近代日本と中国〈33〉

「影佐禎昭と辻政信」 6

 

 目算外れの和平工作


 ともあれ、同年秋、汪派との接触は松本と梅思平間の会談で復活し、ついで影佐、今井が、犬養健や矢野征記(興亜院)を伴って上海の重光堂で、梅らとのあいだに具体的な和平条件の試案を審議するまでに進展した。

 そして11月20日「日華協議記録」がまとまり、そのなかで、1・中国の満州国承認、2・治外法権、租界の撤廃、3・無賠償については比較的早く意見が一致し、焦点の撤兵問題については、平津(北平・天津)地区の防共駐兵を除き、2年以内に撤兵するという日本側の大幅な譲歩で妥結した。いわゆる「「無併合、無賠償」であり、こうした”寛大な”条件は、軍部がようやく日中戦争の泥沼化に焦慮しはじめていた客観情勢下とはいえ、軍主流にとっては軟弱きわまる条件であり、民間人をも含めた影佐グループの熱情があって、はじめて可能であったろう。

 もっとも二年以内の撤兵という条項は陸軍主流の猛反対にあい、12月22日の第三次近衛声明では落ちてしまった。

 汪兆銘は、結局、この声明に応じるかたちで重慶を脱出して、仏印のハノイへ移り、ここを根拠に、反蒋運動を展開する予定であり、その結果、西南中国が蒋陣営から脱落し、中国の抗戦力は著しく弱まるであろう、と期待されていた。五相会議で汪の脱出成功が報告された時、関係者のあいだでは、蒋の黙認の下に行われたでではないか、という観測すら出たのであるが、そうした期待は裏切られる。

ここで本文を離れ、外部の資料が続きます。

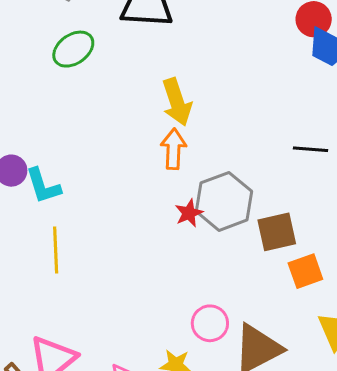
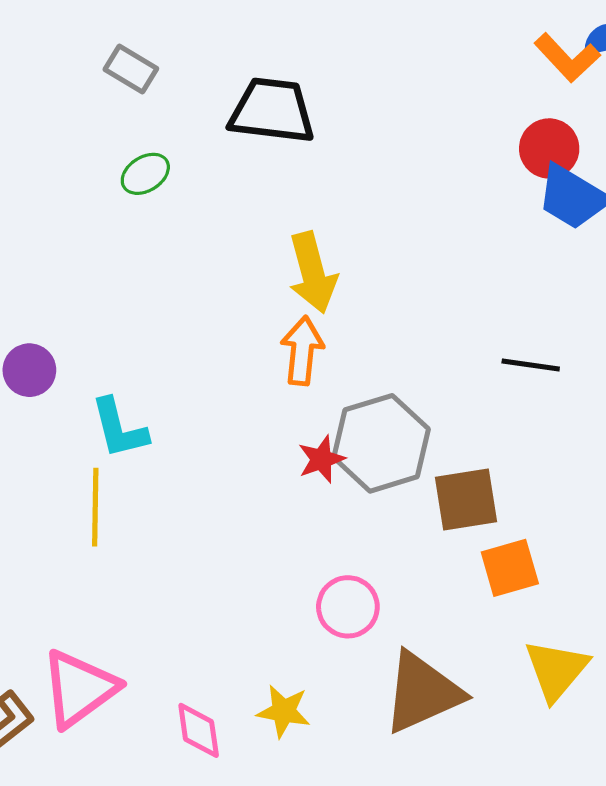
green ellipse: (73, 49) -> (145, 174), size x0.7
cyan L-shape: (43, 186) -> (119, 428), moved
pink circle: (210, 323) -> (348, 607), moved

 汪と側近グループはハノイに孤立して、重慶側特務の包囲監視下におかれて、手も足も出ず、側近の曽仲鳴がテロに倒れるという状況で、汪はやむをえず活動の根拠を上海に移すことを希望した。

 影佐は、汪の脱出を助けるため、ハノイに赴いたが、上海への船中で、汪は、彼を首班とする中央政府の樹立を希望したのち「和平運動の目的は重慶政府をして和平論に傾かしめ、抗戦を中止せしめんとするにある。将来合流せんとする場合、予は目的を達したのだから断然下野することはなんらの躊躇を要さない」と語った。

 影佐は汪の切々たる心情に感動し、「その崇高なる精神、高潔な人格は、鬼神をして泣かしむるものがある」と書いている。

 昭和14年5月、汪は来日して政府首脳部と会談し、政府樹立に当って日本政府と締結する予定の和平協定を協議したが、日本側の要求は前年末の近衛声明にへだたることはなはだしく、影佐らは、汪を「二階に上げてハシゴをはずす」ことになる、として懊悩した。

 

送り仮名は原文通り。漢数字の年号は算用数字に修正。